The third way is to use ssh-import-id gh:ironicbadger. Unfortunately this is limited to Ubuntu / Deb systems only. It makes use of the SSH keys you store on Github. Every user exposes their keys publicly at github.com/ironicbadger.keys. Remember public keys are safe to expose.

Finally, you could use Ansible but again that requires SSH in the first place so it can be somewhat of a chicken and egg problem. This method is useful if you have rotated keys elsewhere in your infrastructure and your Ansible host remains able to access the remote host. Here's an example task:

- name: Set authorized keys taken from url
  authorized_key:
    user: alex
    state: present
    key: https://github.com/ironicbadger.keys

The Bastion Host


Given that SSH is so powerful, many bad actors target port 22 with scripts and other nastiness. For this reason it is good practice to only expose as little to the internet as possible rather than forwarding dozens of ports in your firewall to dozens of individual hosts.

This is common in enterprise environments but makes sense in most small networks where you have multiple hosts. The bastion server is your single exposed entrypoint so focus on making it as secure as possible.

Common things to look for when securing SSH are running on a non-standard port (i.e. not 22), disallow Root login, disallow password-authentication and so on. I use the Geerlingguy security Ansible role in my infra to change dozens of parameters.
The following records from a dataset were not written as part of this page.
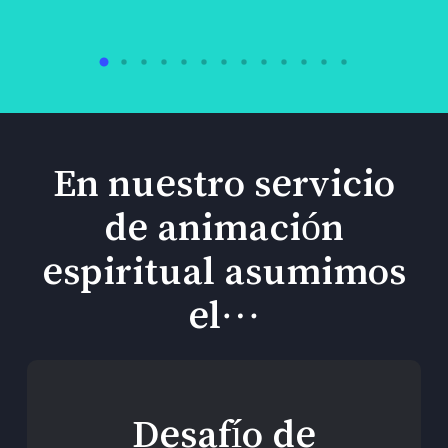
En nuestro servicio
de animación
espiritual asumimos
el…
Desafío de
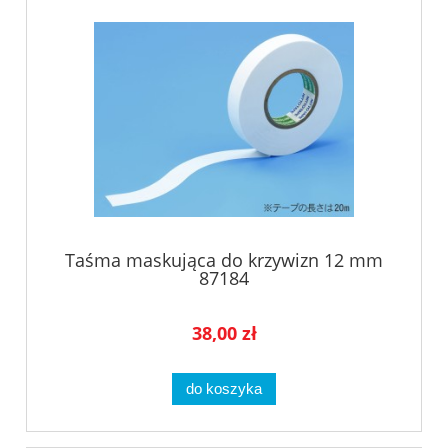
Taśma maskująca do krzywizn 12 mm
87184
38,00 zł
do koszyka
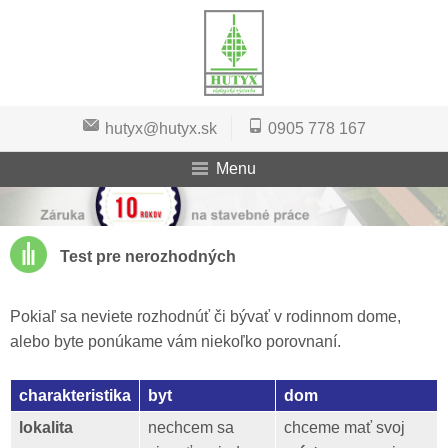
hutyx@hutyx.sk
0905 778 167
Menu
Test pre nerozhodných
Pokiaľ sa neviete rozhodnúť či bývať v rodinnom dome,
alebo byte ponúkame vám niekoľko porovnaní.
charakteristika
byt
dom
lokalita
nechcem sa
chceme mať svoj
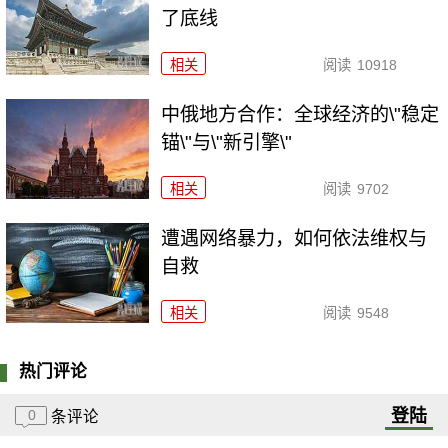
了底线
相关
阅读
10918
中俄地方合作：全球经济的\"稳定
锚\"与\"新引擎\"
相关
阅读
9702
遭遇网络暴力，如何依法维权与
自救
相关
阅读
9548
热门评论
登陆
0
条评论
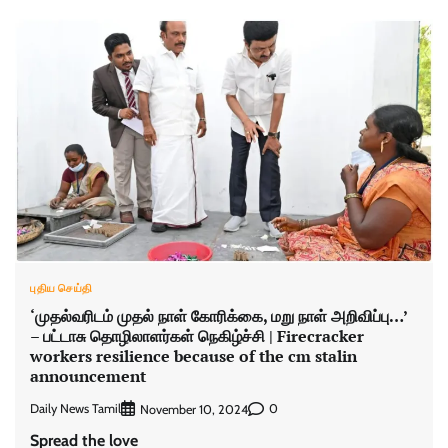
புதிய செய்தி
‘முதல்வரிடம் முதல் நாள் கோரிக்கை, மறு நாள் அறிவிப்பு…’
– பட்டாசு தொழிலாளர்கள் நெகிழ்ச்சி | Firecracker
workers resilience because of the cm stalin
announcement
Daily News Tamil
0
November 10, 2024
Spread the love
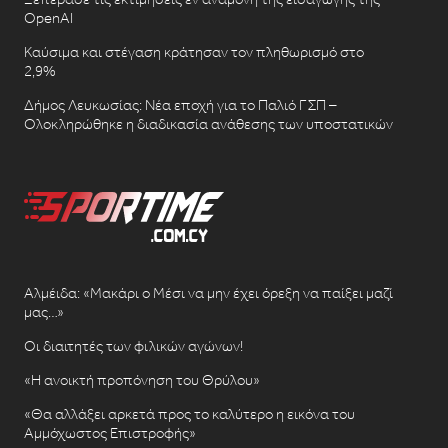
OpenAI
Καύσιμα και στέγαση κράτησαν τον πληθωρισμό στο
2,9%
Δήμος Λευκωσίας: Νέα εποχή για το Παλιό ΓΣΠ –
Ολοκληρώθηκε η διαδικασία ανάθεσης των υποστατικών
Αλμέιδα: «Μακάρι ο Μέσι να μην έχει όρεξη να παίξει μαζί
μας…»
Οι διαιτητές των φιλικών αγώνων!
«Η ανοικτή προπόνηση του Θρύλου»
«Θα αλλάξει αρκετά προς το καλύτερο η εικόνα του
Αμμόχωστος Επιστροφής»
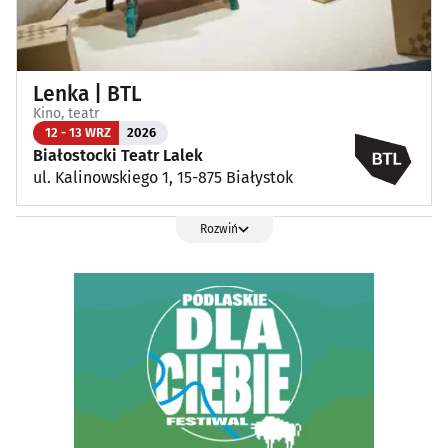
Lenka | BTL
Kino, teatr
12 - 13 WRZ
2026
Białostocki Teatr Lalek
ul. Kalinowskiego 1, 15-875 Białystok
Rozwiń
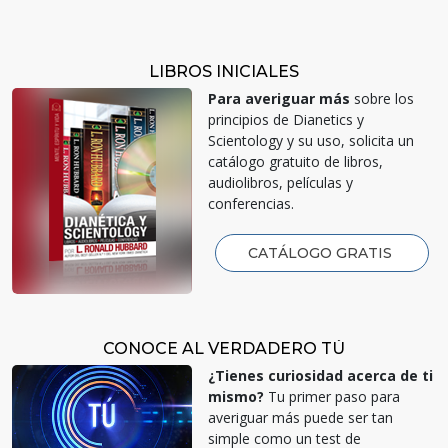
LIBROS INICIALES
Para averiguar más
sobre los
principios de Dianetics y
Scientology y su uso, solicita un
catálogo gratuito de libros,
audiolibros, películas y
conferencias.
CATÁLOGO GRATIS
CONOCE AL VERDADERO TÚ
¿Tienes curiosidad acerca de ti
mismo?
Tu primer paso para
averiguar más puede ser tan
simple como un test de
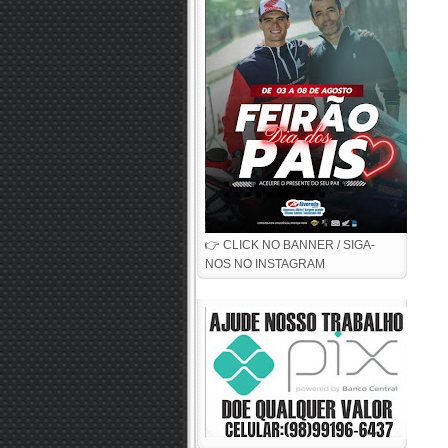
👉 CLICK NO BANNER / SIGA-
NOS NO INSTAGRAM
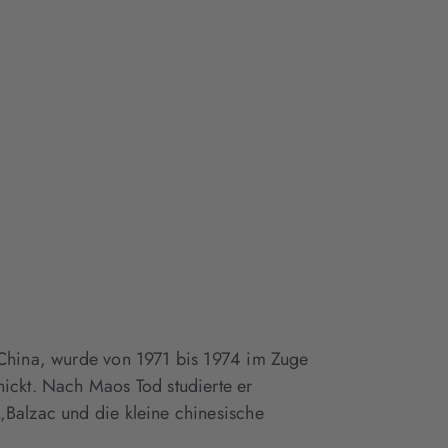
 China, wurde von 1971 bis 1974 im Zuge
hickt. Nach Maos Tod studierte er
„Balzac und die kleine chinesische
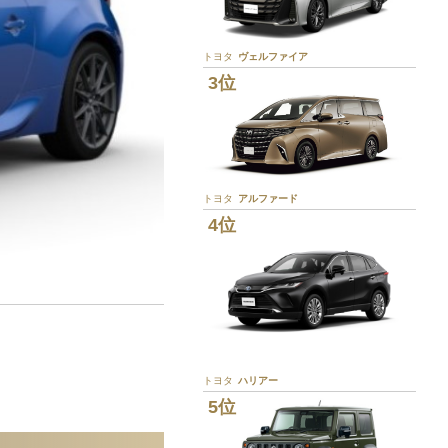
トヨタ
ヴェルファイア
3位
トヨタ
アルファード
4位
。
トヨタ
ハリアー
5位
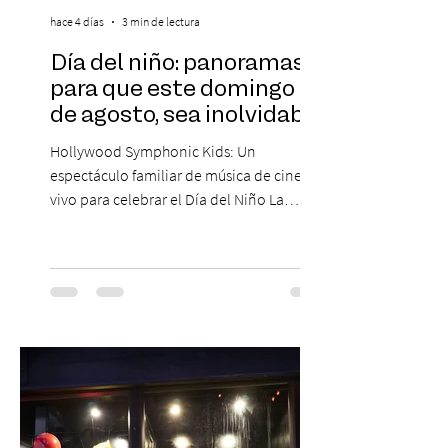
hace 4 días
3 min de lectura
Día del niño: panoramas
para que este domingo 09
de agosto, sea inolvidable
Hollywood Symphonic Kids: Un
espectáculo familiar de música de cine en
vivo para celebrar el Día del Niño La
Orquesta Filodramática de Chile invita a
las familias chilenas a vivir una experiencia
musical única e inolvidable con motivo del
Día del Niño. El espectáculo Hollywood
Symphonic Kids reunirá a lo mejor del cine
de todos los tiempos en un concierto en
vivo que combinará una orquesta
sinfónica en pleno, coro y una
sorprendente puesta en escena pensada
especialmente pa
Once on the bastion, you can probably reach most hosts in the rest of your LAN. This is sometimes known therefore as a jump host or island hopping. Whatever you call it, it means that now to get to a server that used to involve a single hop now requires two or more hops. We'll come onto ProxyJump in a moment but first we need to understand the SSH config file.

SSH Config


We haven't talked much about the ~/.ssh/config file yet but it is extremely useful. Define multiple hosts by pet names, specify custom ports, hostnames, users, etc. Take the following command:

ssh alex@public.domain.com:50482 -i ~/.ssh/id_ed25519 

By using SSH config we can reduce this to:

ssh bastion

Here's the SSH config snippet needed for that:

# ~/.ssh/config
Host bastion
  Hostname public.domain.com
  User alex
  Port 50482
  IdentityFile ~/.ssh/id_ed25519

We can also glob hosts together so that rules and paramaters defined apply to multiple hosts at once:

Host *
  ForwardAgent yes

Host 192.168.1.*
  User alex

ProxyJump


And finally, it's time for the coolest thing. ProxyJump makes it super simple to jump from one host to another totally transparently. For example:

# ~/.ssh/config
Host *
  ForwardAgent yes
  
Host bastion
  Hostname public.domain.com
  User alex
  Port 50482
  IdentityFile ~/.ssh/id_ed25519
  
Host lanserver
  Hostname 192.168.1.1
  User alex
  ProxyJump bastion

In the above example when we execute ssh lanserver we first connect to bastion before connecting to our final destination of 192.168.1.1.

In the old days we had to use netcat and ProxyCommand with a bunch of crap to make this happen but now it's very elegant using ProxyJump.